### Input for this task
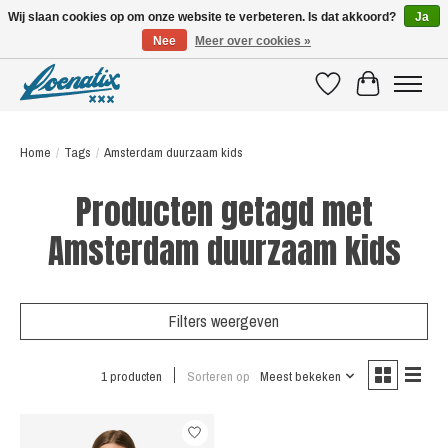
Wij slaan cookies op om onze website te verbeteren. Is dat akkoord?
Ja
Nee
Meer over cookies »
SHIRTS WITH A STORY
Verlanglijst
Winkelwagen
Home
/
Tags
/
Amsterdam duurzaam kids
Producten getagd met
Amsterdam duurzaam kids
Filters weergeven
1 producten
Sorteren op
Meest bekeken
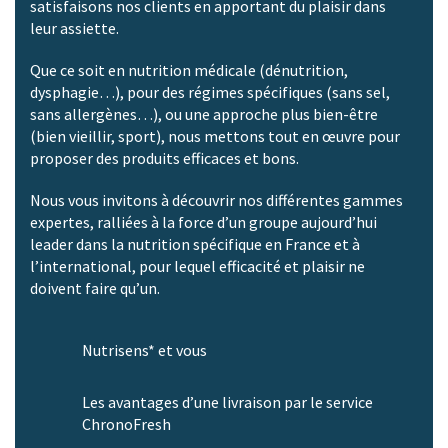
satisfaisons nos clients en apportant du plaisir dans
leur assiette.
Que ce soit en nutrition médicale (dénutrition,
dysphagie…), pour des régimes spécifiques (sans sel,
sans allergènes…), ou une approche plus bien-être
(bien vieillir, sport), nous mettons tout en œuvre pour
proposer des produits efficaces et bons.
Nous vous invitons à découvrir nos différentes gammes
expertes, ralliées à la force d’un groupe aujourd’hui
leader dans la nutrition spécifique en France et à
l’international, pour lequel efficacité et plaisir ne
doivent faire qu’un.
Nutrisens* et vous
Les avantages d’une livraison par le service
ChronoFresh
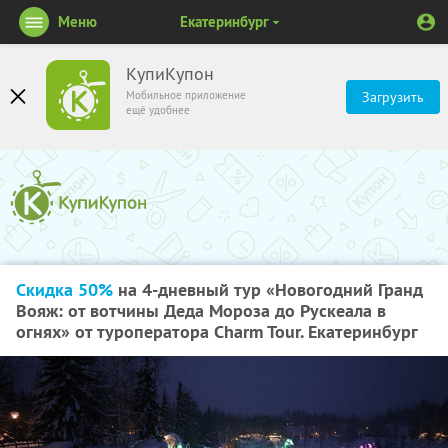
Меню
Екатеринбург
КупиКупон
Мобильное приложение
Загрузить
ещё удобнее
Скидка 50%
на 4-дневный тур «Новогодний Гранд
Вояж: от вотчины Деда Мороза до Рускеала в
огнях» от туроператора Charm Tour. Екатеринбург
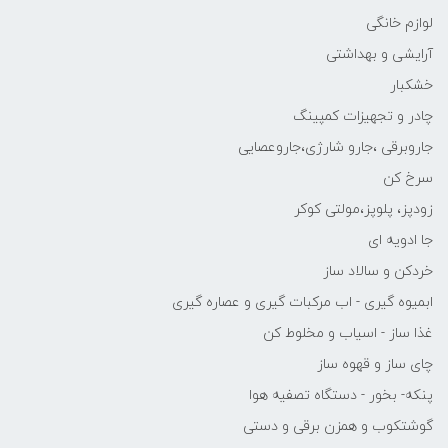
لوازم خانگی
آرایشی و بهداشتی
خشکبار
چادر و تجهیزات کمپینگ
جاروبرقی ،جارو شارژی،جاروعصایی
سرخ کن
زودپز، پلوپز،مولتی کوکر
جا ادویه ای
خردکن و سالاد ساز
ابمیوه گیری - اب مرکبات گیری و عصاره گیری
غذا ساز - اسیاب و مخلوط کن
چای ساز و قهوه ساز
پنکه- بخور - دستگاه تصفیه هوا
گوشتکوب و همزن برقی و دستی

### What to produce
Across the listing above, report every line where "vous" occurs.

### Completed task
Nous vous invitons à découvrir nos différentes gammes
Nutrisens* et vous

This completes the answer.